In the days that followed, upon hearing the news that spread eastwards over the vast plains of Scythia, many came to visit and pay their respects: petty princelings, rulers over tiny, scattered bands of White Huns from the shores of the Caspian, bow-legged chieftains of the Hepthalite Huns from beside the Aral Sea. From even further east came others who hardly looked like Huns at all, and dressed, you would say, more like bandits than kings. They came on their tough little horses from the lush green grasslands in the shadows of the Tien Shan mountains, and bowed to King Attila, and then they stood again and hugged him as a long-lost friend. He received the same fond greetings from those desert Huns who came from south of the Holy Altai, and the unspeakable deserts of the Takla Makan.
His people’s hearts grew large to see how widely loved and known their king was among all the wide-wandering Hun peoples, and they began to guess where he had ridden in exile, and what sufferings he must have endured and what feats he must have performed to have won the hearts of so many. Like a hero from the mythology of the people. Like Tarkan himself, when he performed his Seven Labours to win the hand of the Tanjou of Baikal’s beautiful daughter, whose beauty had petrified every other suitor into a pillar of sandstone.

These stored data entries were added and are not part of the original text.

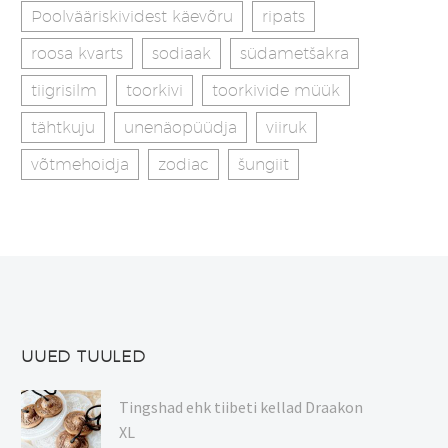
Poolvääriskividest käevõru
ripats
roosa kvarts
sodiaak
südametšakra
tiigrisilm
toorkivi
toorkivide müük
tähtkuju
unenäopüüdja
viiruk
võtmehoidja
zodiac
šungiit
UUED TUULED
Tingshad ehk tiibeti kellad Draakon
XL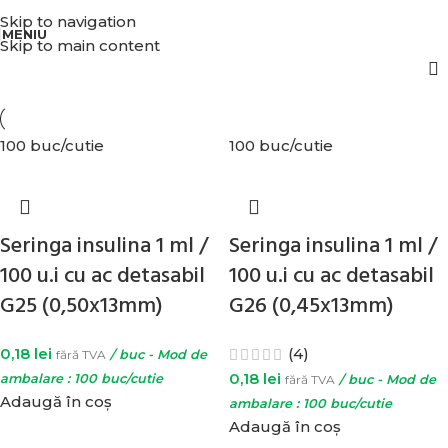
BENEFICIATI DE REDUCERI IN FUNCTIE DE VALOAREA COMENZII.
Skip to navigation
MENIU
Skip to main content
100 buc/cutie
100 buc/cutie
Seringa insulina 1 ml /
Seringa insulina 1 ml /
100 u.i cu ac detasabil
100 u.i cu ac detasabil
G25 (0,50x13mm)
G26 (0,45x13mm)
0,18
lei
(4)
fără TVA
/ buc - Mod de
0,18
lei
ambalare : 100 buc/cutie
fără TVA
/ buc - Mod de
Adaugă în coș
ambalare : 100 buc/cutie
Adaugă în coș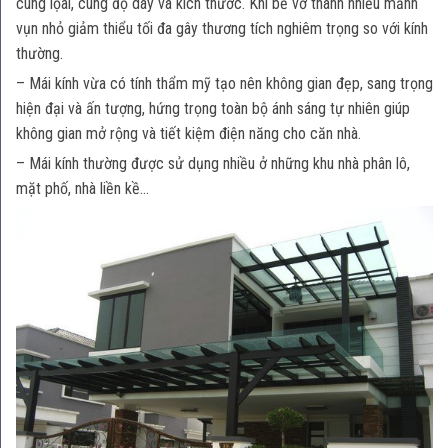
cùng lọai, cùng độ dày và kích thước. Khi bể vỡ thành nhiều mảnh
vụn nhỏ giảm thiểu tối đa gây thương tích nghiêm trọng so với kính
thường.
– Mái kính vừa có tính thẩm mỹ tạo nên không gian đẹp, sang trọng
hiện đại và ấn tượng, hứng trọng toàn bộ ánh sáng tự nhiên giúp
không gian mở rộng và tiết kiệm điện năng cho căn nhà.
– Mái kính thường được sử dụng nhiều ở những khu nhà phân lô,
mặt phố, nhà liền kề…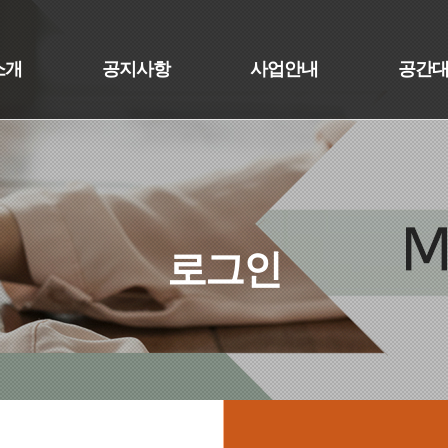
소개
공지사항
사업안내
공간
로그인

Attila received them all gracefully, and showed them the magical sword, which, kneeling, they kissed in silence and awe. Yet more impressive was the demeanour of the man who held the sword. Those hard tribal leaders of the plains and the mountains and the deserts knew well enough that any charlatan could wave a pretty sword aloft and claim it was the Sword of Savash. But here was no charlatan. Here was a man who radiated such power that it thrilled through their bones as they stood before him, like some wild contagion. This was the half-legendary son of Mundzuk, sent far eastwards into exile long ago. They had heard the tale. And now here he stood, king in his own right, possessing an aura of kingship which made the lesser princelings stand proud with fear and devotion. So the camp of King Attila grew.
White Huns and Yellow Huns, riven with feuding and enmity by ancient tradition, gathered among the tents of the People of Attila, and at his urging, his careful persuasion, or sometimes his fiery oratory, they began to see themselves as one mighty people, united by blood, language and the worship of their ancestors, the heroic Sons of Astur.
The gathering of the scattered tribes turned into a full-scale festival of the people, and went on for days, and then weeks. From dawn to dusk there were games and celebrations, and all evening there was feasting and drinking among the tents of the Huns. In the hot summer night in the shadows there were new liaisons formed between the sons of Attila and the daughters of the princelings, and vice versa. And in the morning many a young maiden’s cheeks (though maiden no more) were flushed, and her eyes were cast down in shame, mingled with remembered pleasure; and many a young man’s eyes kept wandering from the game in hand to a girl sitting meekly on the sidelines, and many a ball was fumbled, to the huge scorn and mockery of his fellow players.